A few questions for others that are using Cairn:

  • What does your infrastructure look like? (EC2s, EKS, Other)
  • What size is your infrastructure?
  • Do you have Clickhouse externalized outside of Docker? (RDS, other) What size of Clickhouse db do you have?
  • Are there other scaling or tuning that you have done for performance?

The CPU and RAM are not hitting 100% during these errors. So, we are trying to determine if there are configurations that we need to tune/change.

Data Stats:
Table:Count
_tracking:137,484,321
completion_blockcompletion:49,641,043
course_overviews_courseoverview:532
auth_user:166,083

Thanks in advance for your help!

This is super interesting Justin! To be honest, I was waiting for a user to face a scaling issue with the single node Clickhouse instance. With no data clearing policy, this issue is bound to happen at some point. It’s interesting that it happens with 10⁸ tracking log lines and 10⁵ users.

Could you tell us which query is causing the MEMORY_LIMIT_EXCEEDED error? This will help us figure out an adequate solution.

@regis thanks for the reply!

Here are some of the most recent queries that are hitting the MEMORY_LIMIT_EXCEEDED error for us. Some of these are from new tables and views that were added to enable some new visualizations for our instructors.

If you need more information just let me know.
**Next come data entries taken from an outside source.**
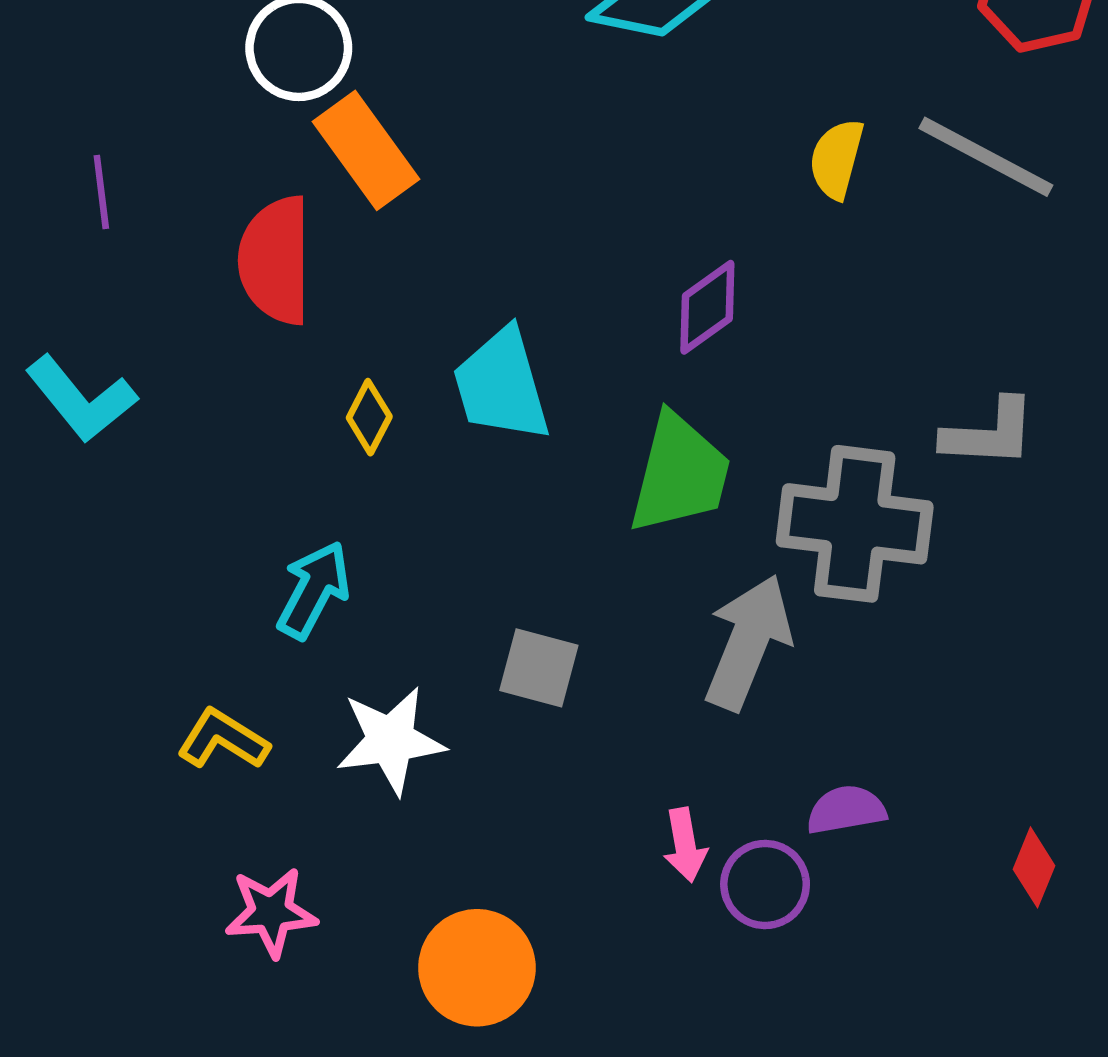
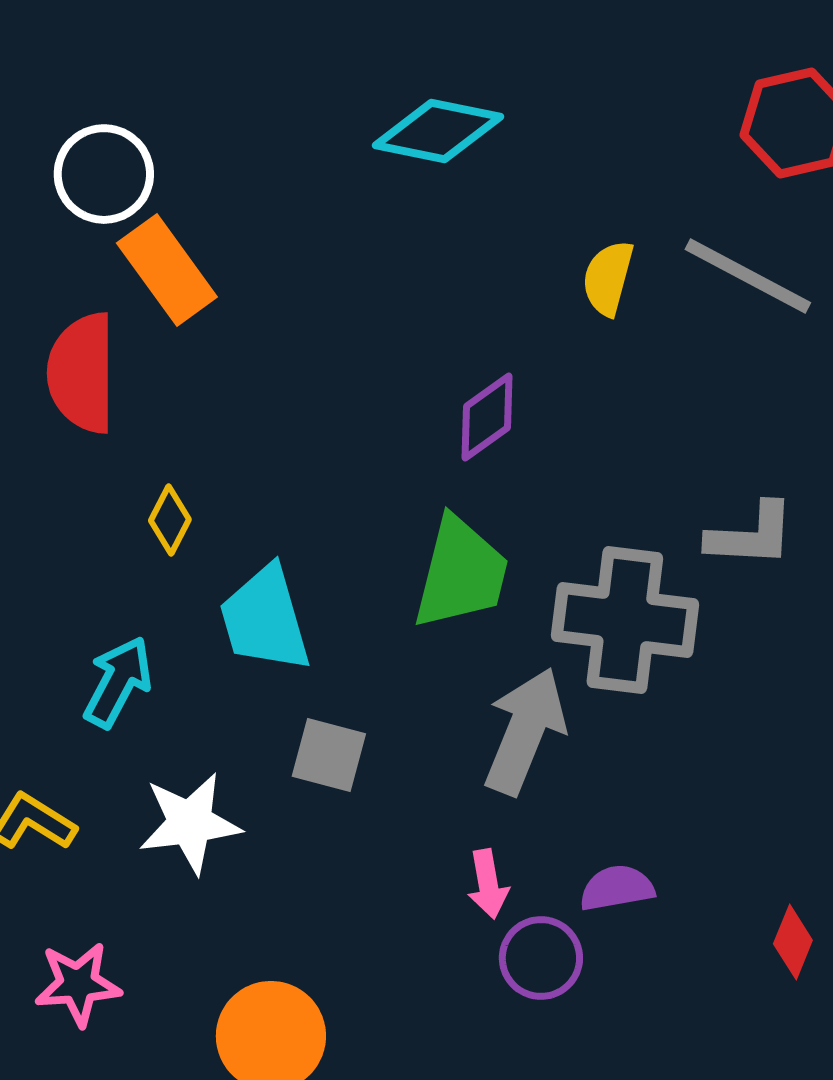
cyan trapezoid: (501, 385) -> (265, 619), moved
pink arrow: (685, 845) -> (488, 884), moved

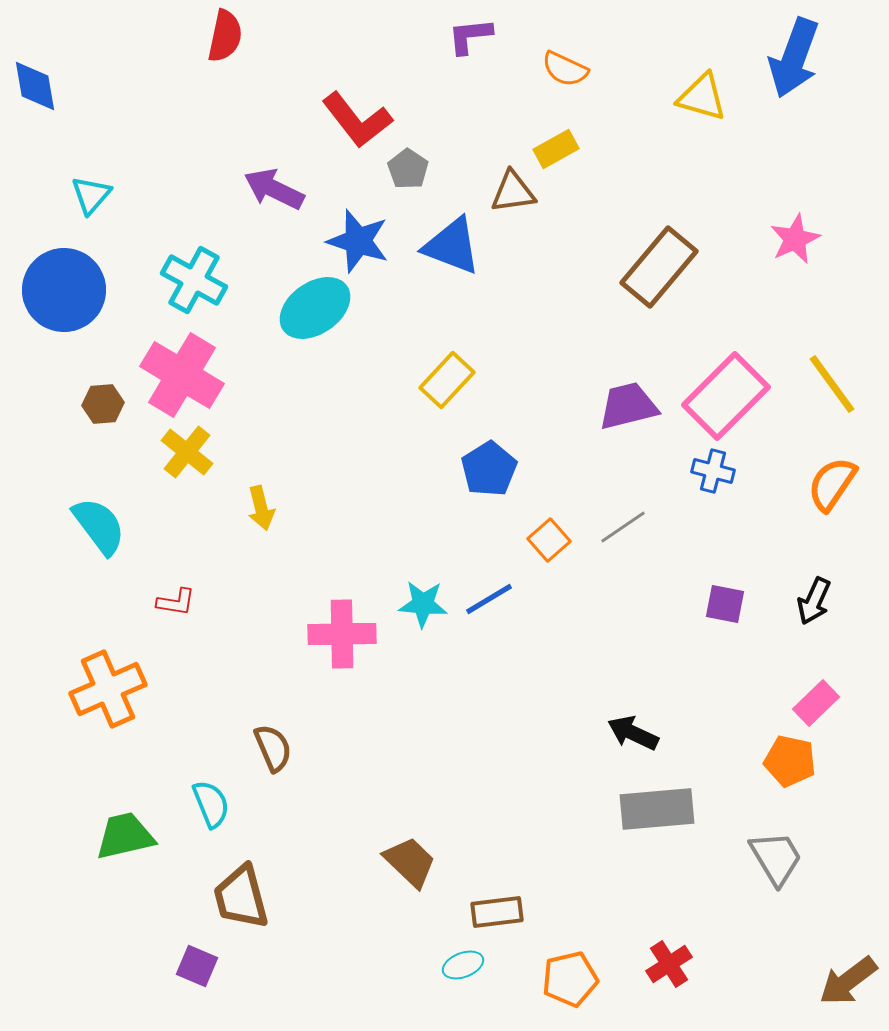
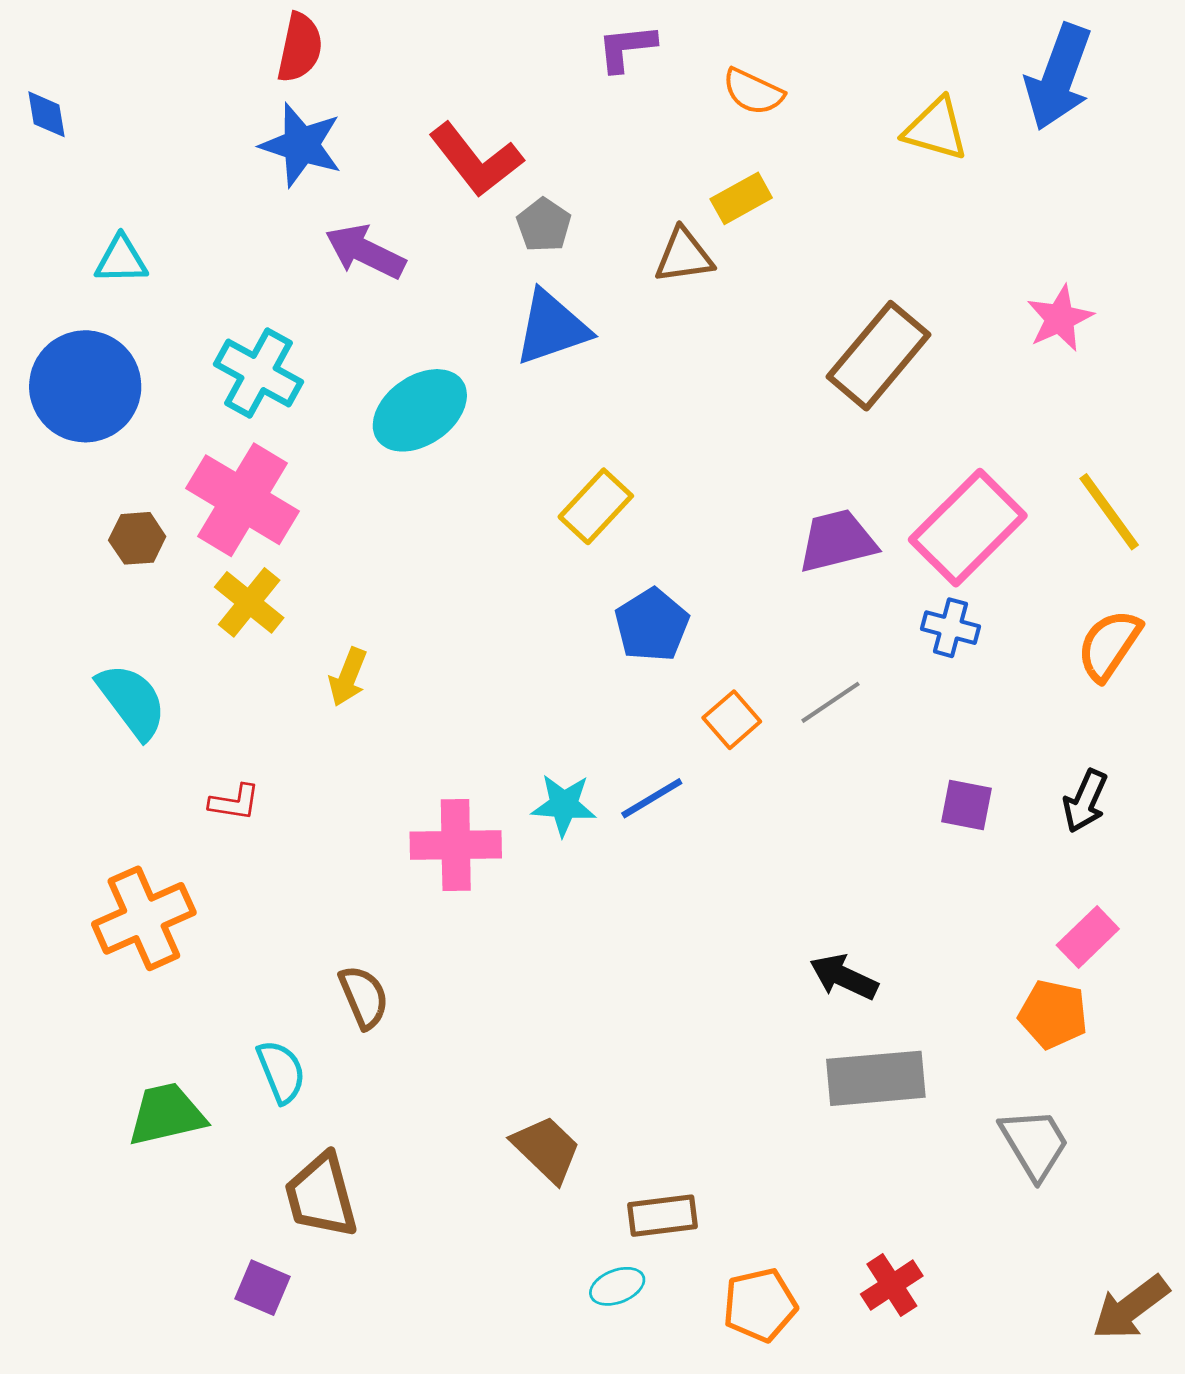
blue diamond: (35, 86) -> (47, 114), size x0.7
cyan triangle: (91, 195) -> (121, 260), turned 48
blue star: (358, 241) -> (301, 145), moved
blue triangle: (452, 246) -> (552, 328), moved, turned -40
yellow arrow: (261, 508) -> (348, 677), turned 36

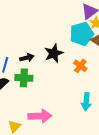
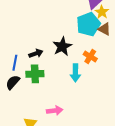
cyan arrow: (86, 102) -> (75, 73), moved
pink arrow: (40, 116) -> (55, 111), size x0.7

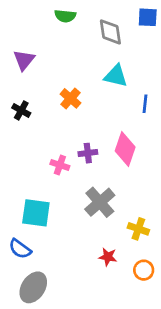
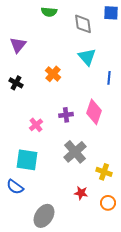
cyan triangle: (116, 76) -> (87, 57), turned 36
pink cross: (60, 165) -> (36, 125), moved, turned 32
gray ellipse: (33, 287) -> (44, 216), moved

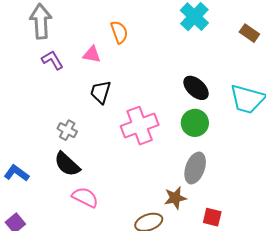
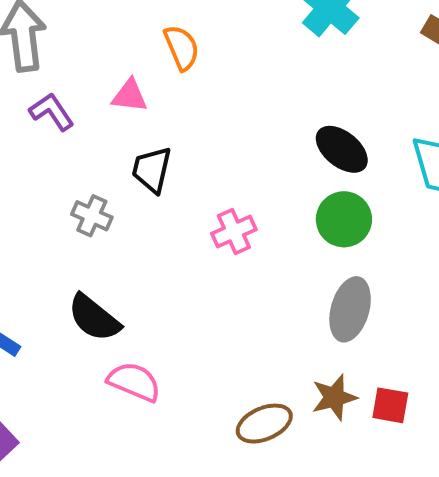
pink cross: (140, 126) -> (234, 232), size x0.6
gray cross: (67, 130) -> (92, 216), moved
brown star: (175, 198) -> (334, 397), moved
Thanks in advance for your help!

Query 1

SELECT course_id AS course_id,
       user_id AS user_id,
       user_email AS user_email,
       display_name AS display_name
FROM
  (SELECT course_id,
          display_name,
          block_key,
          user_id,
          user_email
   FROM course_block_completion) AS virtual_table
WHERE user_email IN ('EMAIL-REMOVED')
ORDER BY course_id ASC,
         user_email ASC,
         display_name ASC
LIMIT 10000

Query 2

SELECT display_name AS display_name,
       COUNT(*) AS count
FROM
  (SELECT course_id,
          display_name,
          block_key,
          user_id,
          user_email
   FROM course_block_completion) AS virtual_table
WHERE user_email IN ('EMAIL-REMOVED')
GROUP BY display_name
ORDER BY count DESC
LIMIT 10000

Query 3

SELECT display_name AS display_name
FROM
  (SELECT course_id,
          display_name,
          block_key,
          user_id,
          user_email
   FROM course_block_completion) AS virtual_table
GROUP BY display_name
ORDER BY display_name ASC
LIMIT 1000

Query 4

SELECT course_number AS course_number,
      course AS course,
      student_name AS student_name,
      user_email AS user_email,
      section AS section,
      lesson AS lesson,
      unit AS unit,
      attempt AS attempt,
      grade_percentage AS grade_percentage,
      time AS time,
      course_id AS course_id
FROM openedx.problem_scores
WHERE time >= toDateTime('2023-04-11 00:00:00')
  AND time < toDateTime('2023-07-11 00:00:00')
ORDER BY course_id ASC,
         student_id ASC,
         section_id ASC,
         problem_id ASC,
         attempt ASC
LIMIT 50

Query 5

SELECT attempt AS attempt,
       AVG(grade_percentage) AS "AVG(grade_percentage)",
       max(attempt) AS "MAX(attempt)"
FROM openedx.problem_scores
WHERE time >= toDateTime('2023-06-11 00:00:00')
  AND time < toDateTime('2023-07-11 00:00:00')
GROUP BY attempt
ORDER BY "MAX(attempt)" ASC
LIMIT 25

Let’s focus on the first query:

Is this a query that you wrote yourself or did it come with the Cairn default dashboard? That ORDER BY display_name looks fishy to me. It’s very unlikely that there is an index on display_name. Given the large size of your completion_blockcompletion table, I’m guessing it could cause a memory error.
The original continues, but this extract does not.